- To do
Look over the lines below. Report each one that includes the string "Array".

[Document understanding data]

•••

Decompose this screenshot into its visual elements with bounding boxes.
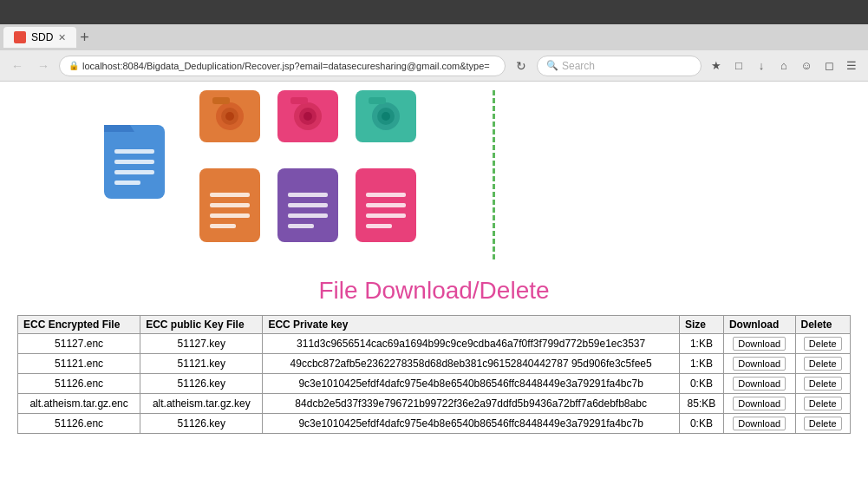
refresh-button[interactable]: ↻ (511, 56, 532, 76)
table-body: 51127.enc51127.key311d3c9656514cac69a169… (18, 334, 851, 434)
files-table: ECC Encrypted File ECC public Key File E… (17, 315, 851, 434)
table-row: alt.atheism.tar.gz.encalt.atheism.tar.gz… (18, 394, 851, 414)
decorative-icons (78, 82, 598, 268)
enc-file-cell: 51121.enc (18, 354, 140, 374)
svg-rect-4 (114, 181, 140, 185)
page-content: File Download/Delete ECC Encrypted File … (0, 82, 868, 499)
home-button[interactable]: ⌂ (774, 56, 793, 76)
download-indicator-button[interactable]: ↓ (752, 56, 771, 76)
svg-rect-15 (290, 97, 308, 104)
size-cell: 1:KB (679, 334, 723, 354)
delete-button[interactable]: Delete (804, 337, 842, 351)
user-button[interactable]: ☺ (797, 56, 816, 76)
col-header-delete: Delete (795, 316, 851, 334)
section-title: File Download/Delete (17, 277, 851, 305)
size-cell: 1:KB (679, 354, 723, 374)
svg-rect-35 (366, 224, 392, 228)
delete-button[interactable]: Delete (804, 417, 842, 430)
url-text: localhost:8084/Bigdata_Deduplication/Rec… (82, 61, 490, 71)
download-button[interactable]: Download (733, 357, 786, 371)
download-cell: Download (723, 414, 795, 434)
svg-rect-20 (369, 97, 386, 104)
svg-point-9 (225, 112, 234, 121)
col-header-size: Size (679, 316, 723, 334)
col-header-priv-key: ECC Private key (263, 316, 680, 334)
table-header: ECC Encrypted File ECC public Key File E… (18, 316, 851, 334)
enc-file-cell: alt.atheism.tar.gz.enc (18, 394, 140, 414)
col-header-enc-file: ECC Encrypted File (18, 316, 140, 334)
svg-rect-30 (288, 224, 314, 228)
forward-button[interactable]: → (33, 56, 54, 76)
table-row: 51127.enc51127.key311d3c9656514cac69a169… (18, 334, 851, 354)
reading-mode-button[interactable]: □ (729, 56, 748, 76)
sync-button[interactable]: ◻ (819, 56, 839, 76)
table-row: 51126.enc51126.key9c3e1010425efdf4dafc97… (18, 414, 851, 434)
svg-rect-29 (288, 213, 328, 218)
enc-file-cell: 51127.enc (18, 334, 140, 354)
svg-rect-24 (210, 213, 250, 218)
svg-rect-2 (114, 160, 154, 164)
new-tab-button[interactable]: + (80, 29, 89, 47)
svg-rect-22 (210, 193, 250, 197)
download-button[interactable]: Download (733, 337, 786, 351)
svg-rect-27 (288, 193, 328, 197)
private-key-cell: 9c3e1010425efdf4dafc975e4b8e6540b86546ff… (263, 414, 680, 434)
svg-rect-23 (210, 203, 250, 207)
table-row: 51121.enc51121.key49ccbc872afb5e23622783… (18, 354, 851, 374)
menu-button[interactable]: ☰ (842, 56, 861, 76)
private-key-cell: 84dcb2e5d37f339e796721b99722f36e2a97ddfd… (263, 394, 680, 414)
svg-point-14 (303, 112, 312, 121)
size-cell: 0:KB (679, 374, 723, 394)
tab-close-button[interactable]: ✕ (58, 32, 66, 43)
download-cell: Download (723, 334, 795, 354)
svg-rect-10 (212, 97, 230, 104)
download-button[interactable]: Download (733, 397, 786, 410)
svg-rect-28 (288, 203, 328, 207)
search-icon: 🔍 (546, 60, 558, 71)
download-cell: Download (723, 354, 795, 374)
key-file-cell: alt.atheism.tar.gz.key (140, 394, 263, 414)
delete-cell: Delete (795, 414, 851, 434)
size-cell: 85:KB (679, 394, 723, 414)
bookmark-star-button[interactable]: ★ (707, 56, 726, 76)
nav-bar: ← → 🔒 localhost:8084/Bigdata_Deduplicati… (0, 50, 868, 82)
key-file-cell: 51127.key (140, 334, 263, 354)
search-bar[interactable]: 🔍 Search (537, 56, 702, 76)
lock-icon: 🔒 (69, 61, 79, 70)
icons-area (0, 82, 868, 268)
nav-icons: ★ □ ↓ ⌂ ☺ ◻ ☰ (707, 56, 861, 76)
url-bar[interactable]: 🔒 localhost:8084/Bigdata_Deduplication/R… (59, 56, 506, 76)
search-placeholder: Search (562, 60, 595, 72)
active-tab[interactable]: SDD ✕ (3, 27, 76, 48)
svg-point-19 (382, 112, 390, 121)
back-button[interactable]: ← (7, 56, 28, 76)
svg-rect-32 (366, 193, 406, 197)
title-bar (0, 0, 868, 24)
svg-marker-5 (104, 125, 134, 132)
tab-bar: SDD ✕ + (0, 24, 868, 50)
private-key-cell: 9c3e1010425efdf4dafc975e4b8e6540b86546ff… (263, 374, 680, 394)
col-header-download: Download (723, 316, 795, 334)
size-cell: 0:KB (679, 414, 723, 434)
private-key-cell: 49ccbc872afb5e2362278358d68d8eb381c96152… (263, 354, 680, 374)
key-file-cell: 51126.key (140, 374, 263, 394)
svg-rect-34 (366, 213, 406, 218)
col-header-pub-key: ECC public Key File (140, 316, 263, 334)
download-button[interactable]: Download (733, 417, 786, 430)
table-row: 51126.enc51126.key9c3e1010425efdf4dafc97… (18, 374, 851, 394)
delete-button[interactable]: Delete (804, 377, 842, 391)
delete-button[interactable]: Delete (804, 397, 842, 410)
svg-rect-33 (366, 203, 406, 207)
delete-cell: Delete (795, 374, 851, 394)
download-cell: Download (723, 374, 795, 394)
delete-button[interactable]: Delete (804, 357, 842, 371)
svg-rect-1 (114, 149, 154, 154)
delete-cell: Delete (795, 394, 851, 414)
download-button[interactable]: Download (733, 377, 786, 391)
download-cell: Download (723, 394, 795, 414)
delete-cell: Delete (795, 334, 851, 354)
tab-favicon (14, 31, 26, 43)
delete-cell: Delete (795, 354, 851, 374)
tab-title: SDD (31, 31, 53, 43)
private-key-cell: 311d3c9656514cac69a1694b99c9ce9cdba46a7f… (263, 334, 680, 354)
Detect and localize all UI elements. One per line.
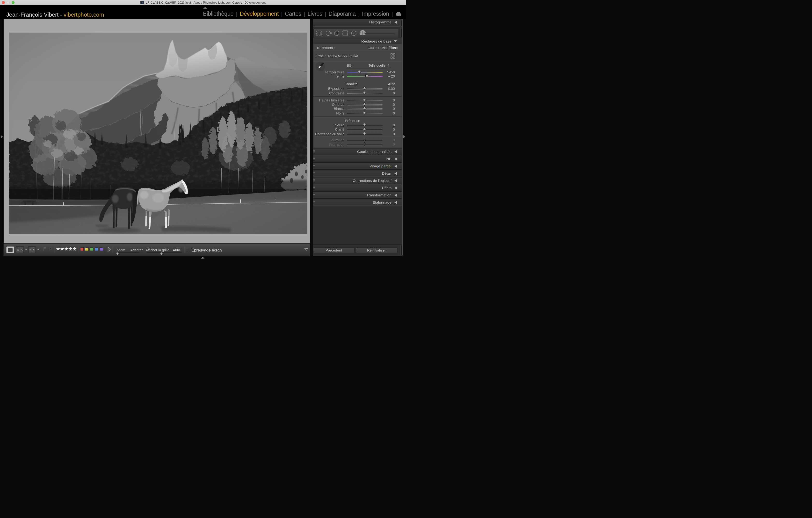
svg-text:Y: Y — [33, 248, 35, 252]
svg-text:R: R — [17, 248, 19, 252]
svg-text:A: A — [21, 248, 23, 252]
svg-text:Y: Y — [29, 248, 31, 252]
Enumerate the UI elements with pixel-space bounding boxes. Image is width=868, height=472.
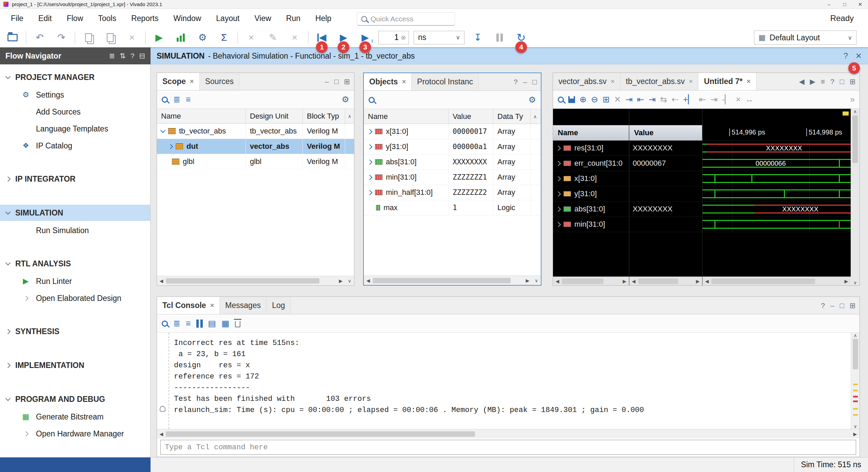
copy-button[interactable]	[80, 29, 97, 46]
help-icon[interactable]: ?	[830, 78, 834, 86]
tab-messages[interactable]: Messages	[220, 297, 267, 314]
scroll-thumb[interactable]	[562, 279, 604, 284]
waveform-y[interactable]	[703, 186, 851, 202]
scroll-thumb[interactable]	[852, 116, 858, 163]
float-panel-icon[interactable]: ⊞	[344, 78, 350, 86]
sidebar-item-generate-bitstream[interactable]: ▦ Generate Bitstream	[0, 409, 150, 424]
stop-button[interactable]: ×	[243, 29, 260, 46]
column-design-unit[interactable]: Design Unit	[246, 109, 303, 123]
wave-signal-row[interactable]: abs[31:0]	[553, 202, 629, 217]
menu-flow[interactable]: Flow	[59, 11, 91, 26]
tab-list-icon[interactable]: ≡	[821, 78, 825, 86]
reports-button[interactable]: Σ	[216, 29, 233, 46]
scroll-thumb[interactable]	[711, 279, 815, 284]
simulation-time-field[interactable]: ⊗	[378, 31, 409, 44]
tab-tb-vector-abs-sv[interactable]: tb_vector_abs.sv ×	[620, 73, 699, 90]
chevron-right-icon[interactable]	[556, 191, 561, 197]
close-simulation-icon[interactable]: ✕	[855, 52, 862, 61]
chevron-right-icon[interactable]	[556, 206, 561, 212]
scroll-left-icon[interactable]: ◀	[364, 276, 373, 285]
search-icon[interactable]	[369, 97, 375, 103]
menu-view[interactable]: View	[247, 11, 278, 26]
minimize-panel-icon[interactable]: –	[523, 78, 527, 86]
zoom-fit-icon[interactable]: ⊞	[603, 95, 610, 104]
close-wave-icon[interactable]: ×	[736, 95, 741, 104]
close-tab-icon[interactable]: ×	[190, 78, 194, 85]
chevron-right-icon[interactable]	[367, 129, 373, 134]
time-value-input[interactable]	[385, 33, 399, 42]
wave-value-hscrollbar[interactable]: ◀▶	[629, 276, 702, 285]
chevron-right-icon[interactable]	[367, 144, 373, 149]
search-icon[interactable]	[558, 97, 564, 103]
settings-button[interactable]: ⚙	[194, 29, 211, 46]
table-row[interactable]: abs[31:0] XXXXXXXX Array	[364, 155, 541, 170]
console-output[interactable]: Incorrect res at time 515ns: a = 23, b =…	[157, 333, 860, 429]
column-data-type[interactable]: Data Ty	[493, 109, 531, 124]
table-row[interactable]: tb_vector_abs tb_vector_abs Verilog M	[157, 124, 354, 139]
search-icon[interactable]	[162, 97, 168, 103]
run-flow-button[interactable]	[172, 29, 189, 46]
open-project-button[interactable]	[4, 29, 21, 46]
tab-vector-abs-sv[interactable]: vector_abs.sv ×	[553, 73, 620, 90]
tcl-command-box[interactable]	[160, 440, 856, 455]
scroll-up-icon[interactable]: ∧	[345, 109, 354, 123]
sidebar-item-open-hardware-manager[interactable]: Open Hardware Manager	[0, 426, 150, 441]
chevron-down-icon[interactable]	[160, 127, 166, 133]
maximize-panel-icon[interactable]: □	[840, 78, 844, 86]
menu-layout[interactable]: Layout	[209, 11, 247, 26]
tab-untitled-7[interactable]: Untitled 7* ×	[698, 73, 756, 90]
expand-all-icon[interactable]: ≡	[186, 319, 191, 328]
section-implementation[interactable]: IMPLEMENTATION	[0, 357, 150, 373]
close-tab-icon[interactable]: ×	[611, 78, 615, 85]
wave-signal-row[interactable]: err_count[31:0	[553, 156, 629, 171]
minimize-panel-icon[interactable]: –	[830, 302, 834, 310]
layout-selector[interactable]: ▦ Default Layout ∨	[754, 30, 856, 45]
section-rtl-analysis[interactable]: RTL ANALYSIS	[0, 255, 150, 272]
zoom-out-icon[interactable]: ⊖	[591, 95, 598, 104]
minimize-window-icon[interactable]: –	[821, 0, 837, 8]
help-icon[interactable]: ?	[131, 52, 135, 60]
waveform-res[interactable]: XXXXXXXX	[703, 141, 851, 156]
tcl-command-input[interactable]	[165, 443, 852, 452]
column-name[interactable]: Name	[364, 109, 449, 124]
scroll-up-icon[interactable]: ∧	[851, 333, 860, 338]
gear-icon[interactable]: ⚙	[529, 95, 536, 105]
column-block-type[interactable]: Block Typ	[303, 109, 345, 123]
search-icon[interactable]	[162, 321, 168, 327]
table-row[interactable]: min[31:0] ZZZZZZZ1 Array	[364, 170, 541, 185]
chevron-right-icon[interactable]	[367, 175, 373, 180]
table-row[interactable]: min_half[31:0] ZZZZZZZ2 Array	[364, 185, 541, 200]
table-row[interactable]: max 1 Logic	[364, 200, 541, 216]
sidebar-item-language-templates[interactable]: Language Templates	[0, 121, 150, 136]
close-tab-icon[interactable]: ×	[210, 302, 214, 309]
help-icon[interactable]: ?	[844, 52, 848, 61]
word-wrap-icon[interactable]: ▦	[221, 319, 230, 328]
close-window-icon[interactable]: ✕	[852, 0, 868, 8]
scroll-thumb[interactable]	[166, 278, 319, 284]
goto-next-marker-icon[interactable]: ⇥	[710, 95, 717, 104]
float-panel-icon[interactable]: ⊞	[849, 302, 855, 310]
menu-reports[interactable]: Reports	[124, 11, 166, 26]
sort-icon[interactable]: ⇅	[120, 52, 126, 60]
menu-help[interactable]: Help	[308, 11, 339, 26]
scroll-right-icon[interactable]: ▶	[336, 276, 345, 285]
step-button[interactable]: ↧	[469, 29, 486, 46]
copy-output-icon[interactable]: ▤	[208, 319, 216, 328]
delete-button[interactable]: ×	[123, 29, 140, 46]
wave-plot-area[interactable]: 514,996 ps 514,998 ps XXXXXXXX 00000066	[703, 109, 851, 285]
waveform-min[interactable]	[703, 217, 851, 232]
clear-time-icon[interactable]: ⊗	[401, 34, 406, 41]
scroll-down-icon[interactable]: ∨	[851, 280, 860, 285]
tab-log[interactable]: Log	[267, 297, 291, 314]
chevron-right-icon[interactable]	[367, 190, 373, 195]
tab-objects[interactable]: Objects ×	[364, 73, 412, 90]
waveforms[interactable]: XXXXXXXX 00000066	[703, 141, 851, 232]
sidebar-item-run-linter[interactable]: ▶ Run Linter	[0, 274, 150, 289]
column-name[interactable]: Name	[157, 109, 246, 123]
scroll-left-icon[interactable]: ◀	[703, 277, 711, 285]
chevron-right-icon[interactable]	[556, 161, 561, 166]
scroll-thumb[interactable]	[373, 278, 511, 283]
chevron-right-icon[interactable]	[168, 144, 173, 149]
float-panel-icon[interactable]: ⊞	[849, 78, 855, 86]
close-tab-icon[interactable]: ×	[402, 78, 406, 86]
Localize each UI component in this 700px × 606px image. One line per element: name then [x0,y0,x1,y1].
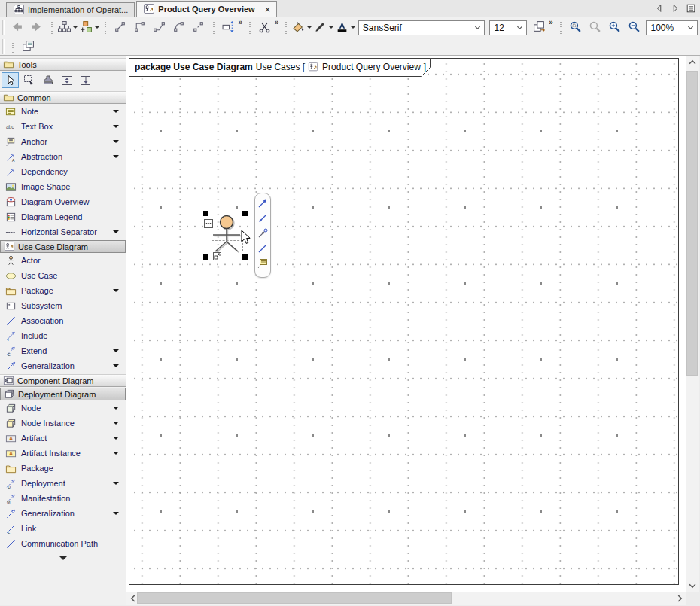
palette-item-actor[interactable]: Actor [0,253,126,268]
dashed-path-button[interactable] [190,19,208,37]
zoom-out-button[interactable] [625,19,643,37]
zoom-fit-button[interactable] [586,19,604,37]
containment-tree-button[interactable] [58,19,78,37]
palette-section-use-case-diagram[interactable]: Use Case Diagram [0,240,126,253]
tab-close-button[interactable]: × [265,5,271,14]
vertical-distribute-tool[interactable] [58,72,75,88]
expand-caret-icon[interactable] [113,125,119,128]
vertical-scroll-thumb[interactable] [686,71,698,376]
auto-resize-button[interactable] [213,252,221,260]
back-button[interactable] [8,19,26,37]
expand-caret-icon[interactable] [113,437,119,440]
diagram-canvas[interactable]: package Use Case Diagram Use Cases [ Pro… [126,56,686,592]
expand-caret-icon[interactable] [113,407,119,410]
dropdown-caret-icon[interactable] [73,26,78,29]
dropdown-caret-icon[interactable] [351,26,355,29]
scroll-tabs-right-button[interactable] [670,3,680,14]
association-handle-button[interactable] [257,242,269,254]
horizontal-distribute-tool[interactable] [77,72,94,88]
pen-color-button[interactable] [314,19,334,37]
palette-item-package[interactable]: Package [0,283,126,298]
expand-caret-icon[interactable] [113,289,119,292]
resize-handle-bottom-right[interactable] [242,254,248,260]
palette-item-extend[interactable]: EExtend [0,343,126,358]
toolbar-overflow-button[interactable]: » [275,18,279,26]
palette-section-deployment-diagram[interactable]: Deployment Diagram [0,388,126,400]
dropdown-caret-icon[interactable] [95,26,99,29]
expand-caret-icon[interactable] [113,512,119,515]
autosize-shape-button[interactable] [219,19,237,37]
palette-item-generalization[interactable]: Generalization [0,358,126,373]
tab-product-query-overview[interactable]: Product Query Overview× [136,1,277,17]
palette-section-component-diagram[interactable]: Component Diagram [0,374,126,387]
resize-handle-top-right[interactable] [242,211,248,216]
palette-item-association[interactable]: Association [0,313,126,328]
create-element-button[interactable] [79,19,99,37]
palette-item-include[interactable]: IInclude [0,328,126,343]
palette-item-image-shape[interactable]: Image Shape [0,179,126,194]
toolbar-overflow-button[interactable]: » [549,18,553,26]
scroll-tabs-left-button[interactable] [654,3,665,14]
expand-caret-icon[interactable] [113,349,119,352]
scroll-down-button[interactable] [686,579,699,592]
chevron-down-icon[interactable] [516,23,524,32]
dropdown-caret-icon[interactable] [307,26,312,29]
expand-caret-icon[interactable] [113,140,119,143]
palette-item-diagram-legend[interactable]: Diagram Legend [0,209,126,224]
copy-format-button[interactable] [530,19,548,37]
vertical-scrollbar[interactable] [686,56,699,592]
actor-name-editor[interactable] [212,240,243,251]
palette-item-generalization[interactable]: Generalization [0,506,126,521]
expand-caret-icon[interactable] [113,482,119,485]
zigzag-path-button[interactable] [151,19,169,37]
palette-item-note[interactable]: Note [0,104,126,119]
expand-caret-icon[interactable] [113,110,119,113]
anchor-note-button[interactable] [257,257,269,270]
expand-caret-icon[interactable] [113,364,119,367]
palette-item-use-case[interactable]: Use Case [0,268,126,283]
cut-button[interactable] [256,19,274,37]
related-elements-button[interactable] [19,38,37,56]
horizontal-scroll-thumb[interactable] [137,592,452,604]
cursor-tool[interactable] [2,72,19,88]
zoom-level-combo[interactable]: 100% [646,20,698,35]
directed-association-out-button[interactable] [257,197,269,209]
palette-item-artifact[interactable]: AArtifact [0,431,126,446]
zoom-in-button[interactable] [605,19,623,37]
expand-caret-icon[interactable] [113,422,119,425]
palette-item-artifact-instance[interactable]: AArtifact Instance [0,446,126,461]
palette-item-manifestation[interactable]: MManifestation [0,491,126,506]
dropdown-caret-icon[interactable] [329,26,333,29]
directed-association-in-button[interactable] [257,212,269,224]
palette-item-link[interactable]: LLink [0,521,126,536]
palette-item-text-box[interactable]: abcText Box [0,119,126,134]
font-family-combo[interactable]: SansSerif [358,20,485,35]
palette-section-common[interactable]: Common [0,91,126,104]
horizontal-scrollbar[interactable] [126,592,686,605]
tab-implementation-of-operat[interactable]: Implementation of Operat... [6,2,135,17]
expand-caret-icon[interactable] [113,155,119,158]
palette-item-node-instance[interactable]: Node Instance [0,416,126,431]
chevron-down-icon[interactable] [686,23,695,32]
resize-handle-bottom-left[interactable] [203,254,208,260]
palette-scroll-more-button[interactable] [0,551,126,560]
tab-list-button[interactable] [686,3,696,14]
palette-item-horizontal-separator[interactable]: Horizontal Separator [0,224,126,239]
font-size-combo[interactable]: 12 [489,20,527,35]
palette-item-dependency[interactable]: Dependency [0,164,126,179]
font-color-button[interactable] [335,19,355,37]
palette-item-node[interactable]: Node [0,400,126,416]
scroll-up-button[interactable] [686,56,699,69]
oblique-path-button[interactable] [111,19,129,37]
palette-item-diagram-overview[interactable]: Diagram Overview [0,194,126,209]
palette-item-anchor[interactable]: Anchor [0,134,126,149]
dependency-handle-button[interactable] [257,227,269,239]
palette-item-abstraction[interactable]: AAbstraction [0,149,126,164]
chevron-down-icon[interactable] [473,23,482,32]
palette-item-deployment[interactable]: DDeployment [0,476,126,491]
rectilinear-path-button[interactable] [131,19,149,37]
expand-caret-icon[interactable] [113,230,119,233]
resize-handle-top-left[interactable] [203,211,208,216]
palette-item-subsystem[interactable]: Subsystem [0,298,126,313]
palette-item-package[interactable]: Package [0,461,126,476]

•••

- Task output
table-row[interactable]: abs[31:0] XXXXXXXX Array	[364, 155, 541, 170]
table-row[interactable]: min[31:0] ZZZZZZZ1 Array	[364, 170, 541, 185]
table-row[interactable]: min_half[31:0] ZZZZZZZ2 Array	[364, 185, 541, 200]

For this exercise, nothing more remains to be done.